Commune in Provence-Alpes-Côte d'Azur, France

Saint-Victoret (/fr/; Sant Victoret) is a commune in the Bouches-du-Rhône department in the Provence-Alpes-Côte d'Azur region in southern France. It is located northwest of Marseille.

Saint-Victoret is a small market town situated just next to Marignane, not far from the airport and just a few kilometres from the eastern shore of the Étang de Berre.
If you take the secondary road D20 to Saint-Victoret, you first pass through the hamlet of Pas-des-Lanciers. Here you will find a small, lively district with a few shops and an SNCF railway station for the transport of goods and freight to the airport. In the roads parallel to the D20 there are some pretty little villas which were built before the airport.

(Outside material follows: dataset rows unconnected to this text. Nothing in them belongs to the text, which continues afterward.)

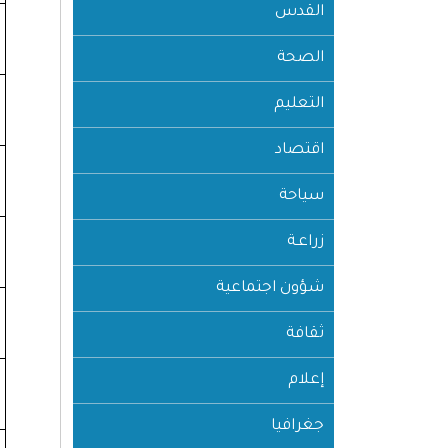
القدس
الصحة
التعليم
اقتصاد
سياحة
زراعـة
شؤون اجتماعية
ثقافة
إعلام
جغرافيا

Two kilometres beyond Pas-des-Lanciers you will come to the centre of Saint Victoret. With its new housing blocks, roundabouts planted with flowers, a media library and a cultural centre, the heart of the village is well laid out and pleasantly floral. You may feel as though you have arrived in the new village of Saint Victoret, since everything looks so recent. Nevertheless, the village makes the most of what historic heritage there is, with several chapels, churches and pretty fountains.

The history and life of Saint-Victoret are closely linked with the activities of the airport in every respect. There is one Saint-Victoret before the airport and another after the airport ... the proximity of the airport has enormous repercussions for the village. First and foremost is obviously the incessant noise of aeroplanes landing at the airport. How bearable the noise is depends on which district of Saint-Victoret you are in (some districts lie directly beneath the flight path to the landing strip).

In terms of employment, real estate and, above all, the revival of the local economy, the airport has certainly had a very real impact on Saint-Victoret... both in a positive and a negative sense.